Data excerpts
....
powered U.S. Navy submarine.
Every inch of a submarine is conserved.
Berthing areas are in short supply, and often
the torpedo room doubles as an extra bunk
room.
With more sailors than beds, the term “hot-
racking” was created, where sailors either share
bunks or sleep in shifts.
....
(Work task) Word for word, copy out the records.

(Result)
powered U.S. Navy submarine.
Every inch of a submarine is conserved.
Berthing areas are in short supply, and often
the torpedo room doubles as an extra bunk
room.
With more sailors than beds, the term “hot-
racking” was created, where sailors either share
bunks or sleep in shifts.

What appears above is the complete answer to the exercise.